From the line with "e frío asociado al sistema que ingresa en la" through the line with "idad de lluvias", inclusive, return each line of the data below exactly and leave the rest out.

(Stored data entries)
BEGIN

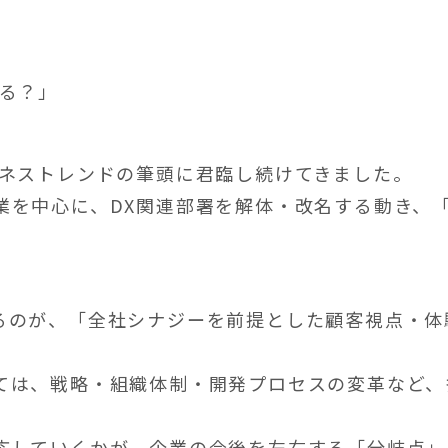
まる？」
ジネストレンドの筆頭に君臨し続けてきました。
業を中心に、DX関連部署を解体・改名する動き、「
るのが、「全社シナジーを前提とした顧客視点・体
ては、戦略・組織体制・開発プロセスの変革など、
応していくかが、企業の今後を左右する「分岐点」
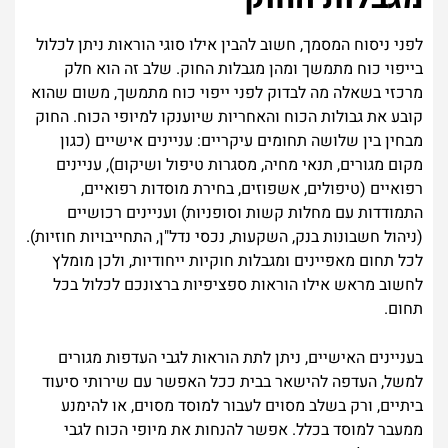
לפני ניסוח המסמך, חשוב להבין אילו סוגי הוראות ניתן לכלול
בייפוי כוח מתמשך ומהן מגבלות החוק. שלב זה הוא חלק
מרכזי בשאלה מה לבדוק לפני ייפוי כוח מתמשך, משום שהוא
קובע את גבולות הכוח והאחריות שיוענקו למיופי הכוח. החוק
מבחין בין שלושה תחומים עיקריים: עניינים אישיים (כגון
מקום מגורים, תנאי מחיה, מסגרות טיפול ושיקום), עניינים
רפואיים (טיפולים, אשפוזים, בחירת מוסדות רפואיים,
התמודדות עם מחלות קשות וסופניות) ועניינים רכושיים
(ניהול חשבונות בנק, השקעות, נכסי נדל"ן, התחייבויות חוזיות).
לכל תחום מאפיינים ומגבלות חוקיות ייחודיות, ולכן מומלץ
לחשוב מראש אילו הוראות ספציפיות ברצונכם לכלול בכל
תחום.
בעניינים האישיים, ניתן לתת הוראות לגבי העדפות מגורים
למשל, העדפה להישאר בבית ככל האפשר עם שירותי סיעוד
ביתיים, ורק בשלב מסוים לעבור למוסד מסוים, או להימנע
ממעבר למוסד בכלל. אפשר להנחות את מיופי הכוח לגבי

END
BEGIN

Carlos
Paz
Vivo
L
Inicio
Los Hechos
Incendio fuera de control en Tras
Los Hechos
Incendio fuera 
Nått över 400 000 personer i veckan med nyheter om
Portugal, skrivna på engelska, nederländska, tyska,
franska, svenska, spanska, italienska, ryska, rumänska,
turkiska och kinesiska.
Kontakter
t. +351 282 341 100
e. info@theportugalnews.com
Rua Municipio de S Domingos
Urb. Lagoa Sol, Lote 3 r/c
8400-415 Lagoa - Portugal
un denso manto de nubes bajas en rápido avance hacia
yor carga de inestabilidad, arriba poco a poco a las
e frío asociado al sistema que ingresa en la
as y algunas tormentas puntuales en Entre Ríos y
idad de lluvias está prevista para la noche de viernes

END

- **Response**:
e frío asociado al sistema que ingresa en la
as y algunas tormentas puntuales en Entre Ríos y
idad de lluvias está prevista para la noche de viernes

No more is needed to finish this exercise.